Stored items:
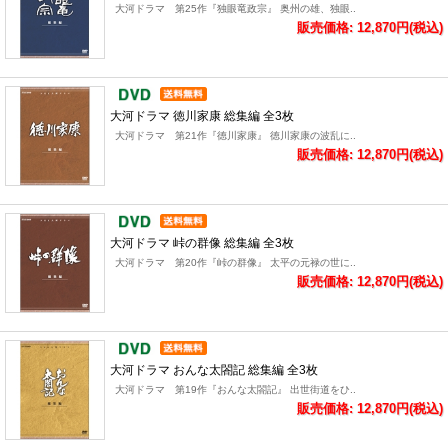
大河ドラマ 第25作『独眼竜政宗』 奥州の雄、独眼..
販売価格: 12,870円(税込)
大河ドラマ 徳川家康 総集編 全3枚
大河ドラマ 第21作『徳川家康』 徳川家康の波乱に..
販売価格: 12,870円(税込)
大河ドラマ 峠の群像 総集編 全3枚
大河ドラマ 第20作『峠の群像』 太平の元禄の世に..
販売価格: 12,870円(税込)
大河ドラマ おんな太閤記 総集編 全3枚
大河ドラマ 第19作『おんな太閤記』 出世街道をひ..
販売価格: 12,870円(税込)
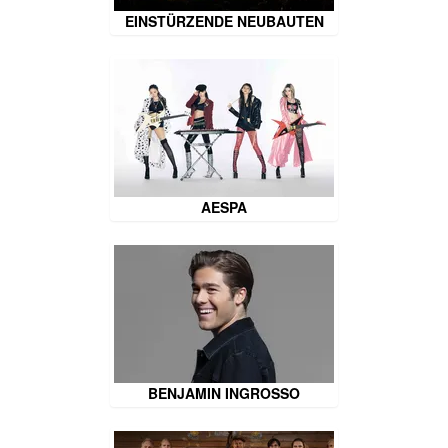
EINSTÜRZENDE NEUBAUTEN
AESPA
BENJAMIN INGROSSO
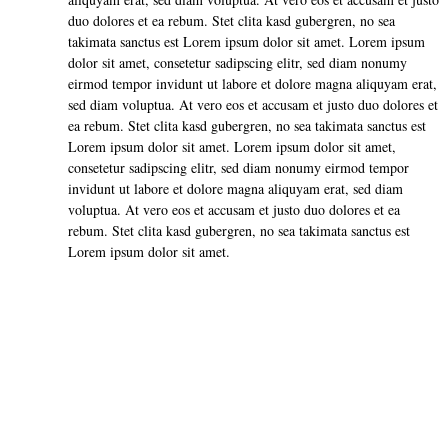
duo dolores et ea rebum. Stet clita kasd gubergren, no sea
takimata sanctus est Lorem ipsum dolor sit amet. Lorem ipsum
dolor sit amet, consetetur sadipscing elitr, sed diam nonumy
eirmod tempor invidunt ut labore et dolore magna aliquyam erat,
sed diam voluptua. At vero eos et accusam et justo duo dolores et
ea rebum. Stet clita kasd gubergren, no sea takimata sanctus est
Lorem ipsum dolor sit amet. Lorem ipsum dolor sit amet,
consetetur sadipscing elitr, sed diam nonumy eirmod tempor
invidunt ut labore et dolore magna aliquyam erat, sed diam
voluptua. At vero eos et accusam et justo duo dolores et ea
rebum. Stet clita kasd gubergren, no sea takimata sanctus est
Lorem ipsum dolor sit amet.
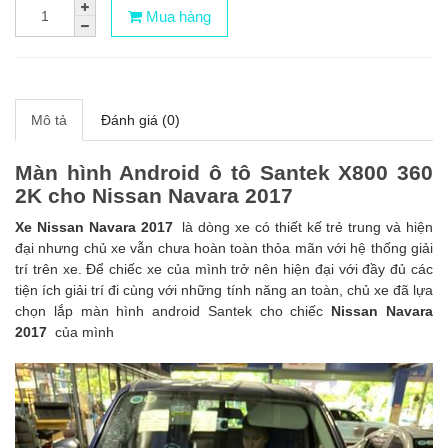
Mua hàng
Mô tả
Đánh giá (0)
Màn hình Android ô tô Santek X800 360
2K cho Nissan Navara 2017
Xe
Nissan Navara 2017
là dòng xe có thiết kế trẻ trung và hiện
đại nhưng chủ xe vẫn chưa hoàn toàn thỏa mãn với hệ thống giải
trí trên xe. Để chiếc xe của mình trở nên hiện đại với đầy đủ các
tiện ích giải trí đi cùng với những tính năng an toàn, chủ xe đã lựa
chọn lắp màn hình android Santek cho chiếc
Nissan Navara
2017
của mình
* * *
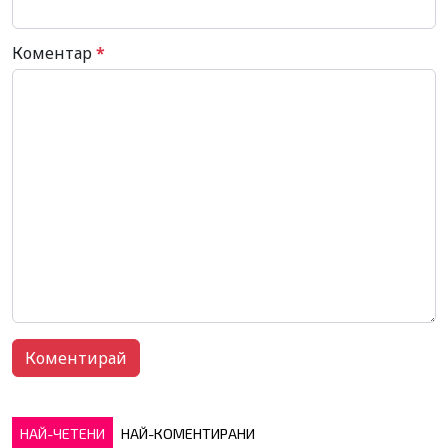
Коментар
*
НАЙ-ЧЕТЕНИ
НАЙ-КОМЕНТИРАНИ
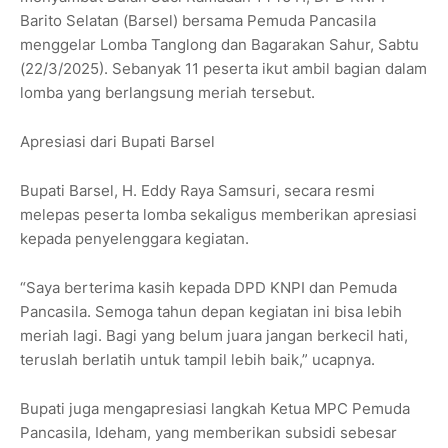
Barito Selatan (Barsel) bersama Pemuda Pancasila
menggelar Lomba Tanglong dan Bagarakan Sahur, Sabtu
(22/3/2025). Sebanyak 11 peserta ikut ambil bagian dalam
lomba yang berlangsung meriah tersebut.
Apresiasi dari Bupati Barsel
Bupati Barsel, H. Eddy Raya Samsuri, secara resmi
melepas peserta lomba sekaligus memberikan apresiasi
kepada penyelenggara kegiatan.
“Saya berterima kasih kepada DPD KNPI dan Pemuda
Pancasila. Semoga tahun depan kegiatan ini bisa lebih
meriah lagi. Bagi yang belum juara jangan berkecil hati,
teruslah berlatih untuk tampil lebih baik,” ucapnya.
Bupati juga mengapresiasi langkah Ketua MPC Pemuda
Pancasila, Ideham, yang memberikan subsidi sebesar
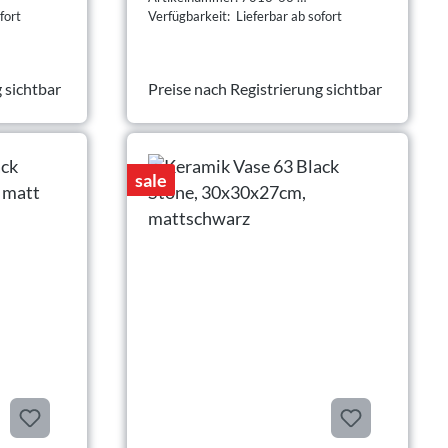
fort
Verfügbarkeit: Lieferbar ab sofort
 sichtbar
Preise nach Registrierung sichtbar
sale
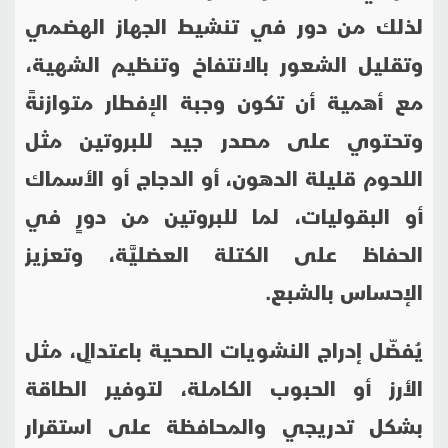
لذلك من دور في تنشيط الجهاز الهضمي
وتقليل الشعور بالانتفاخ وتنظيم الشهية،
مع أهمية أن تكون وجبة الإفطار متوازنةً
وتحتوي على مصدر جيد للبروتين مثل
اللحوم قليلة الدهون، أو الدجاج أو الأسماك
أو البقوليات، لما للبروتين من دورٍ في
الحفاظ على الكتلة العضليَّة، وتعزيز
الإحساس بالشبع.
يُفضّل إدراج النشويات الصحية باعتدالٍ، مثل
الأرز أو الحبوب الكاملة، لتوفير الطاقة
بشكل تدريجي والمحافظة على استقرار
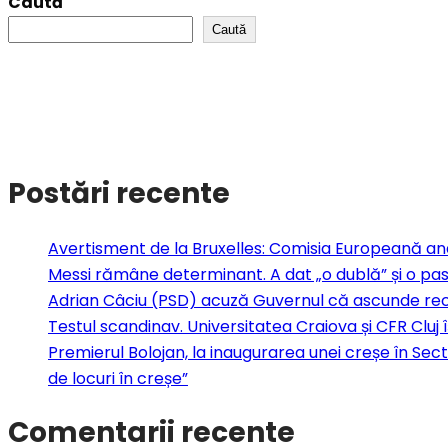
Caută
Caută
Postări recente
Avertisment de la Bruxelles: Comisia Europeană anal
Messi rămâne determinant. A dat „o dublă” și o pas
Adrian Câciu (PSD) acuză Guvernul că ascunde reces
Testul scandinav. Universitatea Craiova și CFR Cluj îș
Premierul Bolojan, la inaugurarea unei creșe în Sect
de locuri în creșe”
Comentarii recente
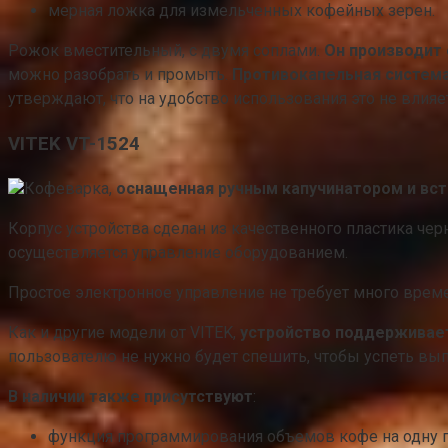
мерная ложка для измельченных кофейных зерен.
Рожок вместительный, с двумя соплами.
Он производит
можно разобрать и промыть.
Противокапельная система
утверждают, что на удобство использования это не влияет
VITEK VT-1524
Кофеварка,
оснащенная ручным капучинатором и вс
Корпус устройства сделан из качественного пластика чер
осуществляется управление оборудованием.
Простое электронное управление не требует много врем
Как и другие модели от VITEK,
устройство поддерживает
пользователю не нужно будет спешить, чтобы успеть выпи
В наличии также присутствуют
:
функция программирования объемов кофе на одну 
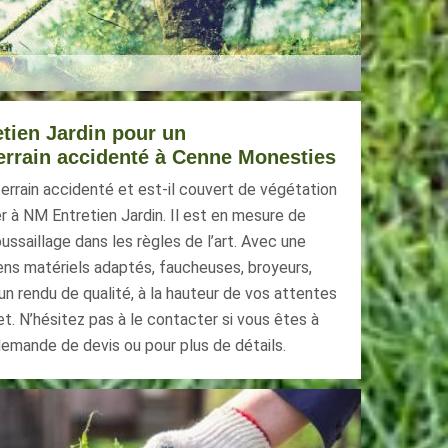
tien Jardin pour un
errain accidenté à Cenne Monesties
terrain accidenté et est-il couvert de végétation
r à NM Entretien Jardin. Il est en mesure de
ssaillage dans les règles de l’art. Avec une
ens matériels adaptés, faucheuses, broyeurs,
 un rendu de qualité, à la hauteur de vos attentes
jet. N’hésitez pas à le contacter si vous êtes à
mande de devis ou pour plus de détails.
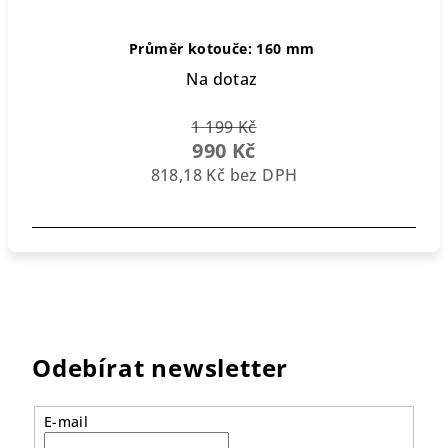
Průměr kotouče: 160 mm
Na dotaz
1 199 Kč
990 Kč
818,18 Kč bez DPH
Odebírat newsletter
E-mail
* * *
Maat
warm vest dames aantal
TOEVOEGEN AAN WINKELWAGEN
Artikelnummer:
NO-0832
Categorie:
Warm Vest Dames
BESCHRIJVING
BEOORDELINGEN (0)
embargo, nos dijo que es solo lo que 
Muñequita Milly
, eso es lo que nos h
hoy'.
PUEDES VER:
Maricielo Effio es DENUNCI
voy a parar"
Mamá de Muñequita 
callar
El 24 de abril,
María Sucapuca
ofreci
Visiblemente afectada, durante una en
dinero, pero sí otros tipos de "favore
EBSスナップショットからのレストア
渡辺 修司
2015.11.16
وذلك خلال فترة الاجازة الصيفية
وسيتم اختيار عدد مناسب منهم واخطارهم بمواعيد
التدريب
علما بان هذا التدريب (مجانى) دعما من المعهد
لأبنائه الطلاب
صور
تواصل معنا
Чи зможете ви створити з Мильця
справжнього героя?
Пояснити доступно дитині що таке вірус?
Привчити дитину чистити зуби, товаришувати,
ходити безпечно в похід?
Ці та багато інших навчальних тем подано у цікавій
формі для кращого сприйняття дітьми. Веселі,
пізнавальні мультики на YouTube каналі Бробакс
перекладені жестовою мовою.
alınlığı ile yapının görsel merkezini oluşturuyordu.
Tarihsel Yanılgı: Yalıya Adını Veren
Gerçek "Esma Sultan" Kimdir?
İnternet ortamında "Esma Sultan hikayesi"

### Try it
Tally, across the records, each line that contains the word "pour", and answer with nothing except the count.

### Solution for this exercise
2